Joed68 comes through with his second Comment of the Day, this one in reaction to the post here on Mindy Kaling’s brother and his proud confession that he gamed an affirmative action program to gain admission to medical school years ago.
Allowing skin color to enable a less deserving applicant to vault over a more deserving one in college is one thing—still ethically dubious, but defensible in the abstract—and letting low-lights into elite training for professions with life and death responsibilities is another. The only explanations I can mount for those who indignantly defend affirmative action in the latter (such as CNN’s Jeff Young, quoted in the post) is that they are in thrall of the ends justifies the means mentality currently infecting much of Progressive World, or they don’t know how difficult it is to become a doctor. The first malady is beyond remedy; joed68’s submission addresses the second.
Here is his Comment of the Day on the post “Rationalization #30 (“It’s a bad law/stupid rule”) Chronicles: Vijay Chokalingam’s Affirmative Action Fraud”:
Affirmative action for medical school has to be the poster child for its wrongness. It’s wrong for obvious reasons, like the fact that these are people who will dig around in people’s bodies with sharp instruments and carefully select sub-lethal doses of poisons as chemical re-arrangers. It’s also wrong because of the fact that pre-medicine is as much a rite of passage and a stress-test to see if you have the chops for medical school, as it is a thorough, rigorous foundation of science. As an example, this is my list of courses for my certificate: pre-calculus, calc I and II, statistics, physics for engineering I and II, general chemistry, analytical chem, organic chem, organic synthesis, biochem, physical chem, cell biology, molecular biology, microbiology, genetics, genomics, and anatomy and physiology I and II, and labs for all courses except math. Not to mention, a semester of studying for the MCAT.

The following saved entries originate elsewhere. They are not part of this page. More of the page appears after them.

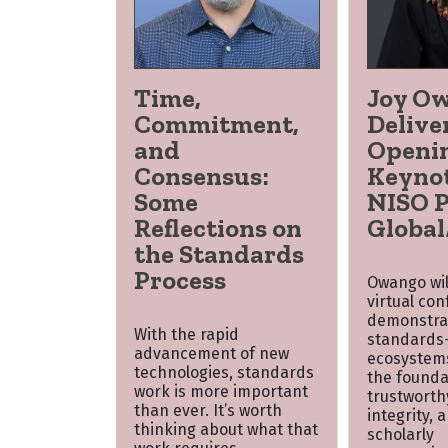
Time,
Joy O
Commitment,
Delive
and
Openi
Consensus:
Keynot
Some
NISO P
Reflections on
Global
the Standards
Process
Owango will
virtual co
demonstra
With the rapid
standards-
advancement of new
ecosystem
technologies, standards
the founda
work is more important
trustworth
than ever. It’s worth
integrity, 
thinking about what that
scholarly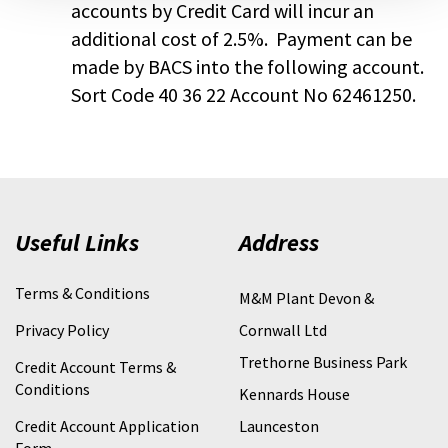
accounts by Credit Card will incur an
additional cost of 2.5%. Payment can be
made by BACS into the following account.
Sort Code 40 36 22 Account No 62461250.
Useful Links
Address
Terms & Conditions
M&M Plant Devon &
Privacy Policy
Cornwall Ltd
Trethorne Business Park
Credit Account Terms &
Conditions
Kennards House
Credit Account Application
Launceston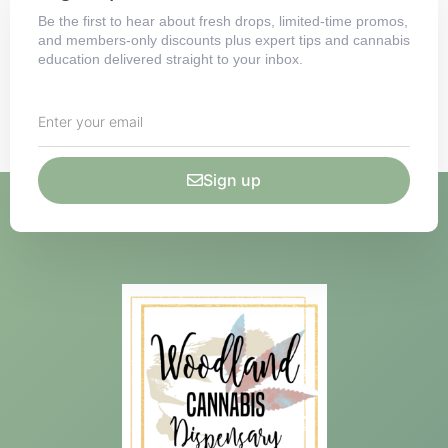
Be the first to hear about fresh drops, limited-time promos,
and members-only discounts plus expert tips and cannabis
education delivered straight to your inbox.
Sign up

This is grueling stuff. It demands your undivided attention, and God help you if you screw up a class. The first analogy that comes to mind as I write this is riding a bull. Everything’s great as long as you maintain your rhythm and exertion, but the second you let up, you fall off and you’re not likely to get back on. I almost went into a fatal tailspin when I missed an organic chem lecture one time. I spent the next week trying to catch up by pulling all-nighters, neglecting my other courses and exponentially compounding the original problem. This reverberated through everything for the next few weeks, and that was almost all the previous work down the toilet. One bad grade often can make the difference, with med school acceptance being so competitive. I had to go above and beyond with my courses to give me an edge, hoping to balance out my age as a factor. No spare time, no family time, just studying. After that, along comes someone with a middling GPA and MCAT score, and he or she can possibly take my seat because of skin color?
And people wonder why someone might get pissed when he’s accused of enjoying white privilege.